─── MATERIAL FOR THIS EXERCISE

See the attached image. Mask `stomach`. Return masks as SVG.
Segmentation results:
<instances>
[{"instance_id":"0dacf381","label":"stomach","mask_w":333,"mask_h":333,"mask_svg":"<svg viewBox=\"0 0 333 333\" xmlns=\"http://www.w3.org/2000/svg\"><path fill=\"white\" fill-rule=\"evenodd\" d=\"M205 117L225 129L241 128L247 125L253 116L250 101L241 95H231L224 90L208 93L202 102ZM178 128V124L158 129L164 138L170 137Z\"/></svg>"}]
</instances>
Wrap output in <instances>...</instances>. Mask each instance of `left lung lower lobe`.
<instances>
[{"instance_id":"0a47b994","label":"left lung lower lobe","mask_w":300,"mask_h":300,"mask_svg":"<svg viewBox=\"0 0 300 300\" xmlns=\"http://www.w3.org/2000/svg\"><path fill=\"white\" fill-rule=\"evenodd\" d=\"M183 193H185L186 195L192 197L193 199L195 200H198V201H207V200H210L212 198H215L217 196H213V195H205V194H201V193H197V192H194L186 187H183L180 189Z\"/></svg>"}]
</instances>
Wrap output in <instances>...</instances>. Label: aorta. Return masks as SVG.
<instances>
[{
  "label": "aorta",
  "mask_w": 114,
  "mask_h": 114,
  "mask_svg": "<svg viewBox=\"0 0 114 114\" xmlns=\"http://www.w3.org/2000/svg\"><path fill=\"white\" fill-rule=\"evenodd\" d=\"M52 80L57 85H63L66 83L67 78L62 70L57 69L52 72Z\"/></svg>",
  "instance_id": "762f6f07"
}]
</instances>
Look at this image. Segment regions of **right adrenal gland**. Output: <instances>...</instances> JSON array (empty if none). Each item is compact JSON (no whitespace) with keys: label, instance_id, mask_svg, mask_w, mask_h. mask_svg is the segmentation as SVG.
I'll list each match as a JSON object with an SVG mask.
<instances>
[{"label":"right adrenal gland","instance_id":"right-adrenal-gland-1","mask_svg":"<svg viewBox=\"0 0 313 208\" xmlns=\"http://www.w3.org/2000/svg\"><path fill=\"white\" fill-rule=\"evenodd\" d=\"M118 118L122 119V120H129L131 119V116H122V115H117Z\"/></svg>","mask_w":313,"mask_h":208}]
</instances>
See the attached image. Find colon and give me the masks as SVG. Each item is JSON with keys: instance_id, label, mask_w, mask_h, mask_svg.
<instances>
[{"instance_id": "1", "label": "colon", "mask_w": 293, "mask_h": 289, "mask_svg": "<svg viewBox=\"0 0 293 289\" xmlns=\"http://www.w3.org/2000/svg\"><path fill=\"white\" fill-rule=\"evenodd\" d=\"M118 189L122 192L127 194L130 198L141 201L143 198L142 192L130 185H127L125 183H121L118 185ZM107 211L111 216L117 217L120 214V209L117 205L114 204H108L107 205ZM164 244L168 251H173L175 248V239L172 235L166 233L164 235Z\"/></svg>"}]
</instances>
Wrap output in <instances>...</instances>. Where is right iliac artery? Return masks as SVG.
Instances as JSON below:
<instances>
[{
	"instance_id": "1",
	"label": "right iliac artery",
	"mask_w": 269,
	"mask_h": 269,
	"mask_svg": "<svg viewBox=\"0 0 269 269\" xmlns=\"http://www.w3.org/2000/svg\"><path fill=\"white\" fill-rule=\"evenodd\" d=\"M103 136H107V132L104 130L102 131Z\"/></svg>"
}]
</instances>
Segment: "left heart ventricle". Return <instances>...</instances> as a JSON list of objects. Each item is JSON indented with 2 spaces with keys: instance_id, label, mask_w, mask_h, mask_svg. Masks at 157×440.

──────

> **DIRECTIONS**: Go back to the data above and please quote exactly, and only, the lines from the line with "Wrap output in <instances>...</instances>. Where" through its last line.

> **FINISHED EXERCISE**:
Wrap output in <instances>...</instances>. Where is right iliac artery? Return masks as SVG.
Instances as JSON below:
<instances>
[{
	"instance_id": "1",
	"label": "right iliac artery",
	"mask_w": 269,
	"mask_h": 269,
	"mask_svg": "<svg viewBox=\"0 0 269 269\" xmlns=\"http://www.w3.org/2000/svg\"><path fill=\"white\" fill-rule=\"evenodd\" d=\"M103 136H107V132L104 130L102 131Z\"/></svg>"
}]
</instances>
Segment: "left heart ventricle". Return <instances>...</instances> as a JSON list of objects. Each item is JSON indented with 2 spaces with keys: instance_id, label, mask_w, mask_h, mask_svg. Masks at 157×440.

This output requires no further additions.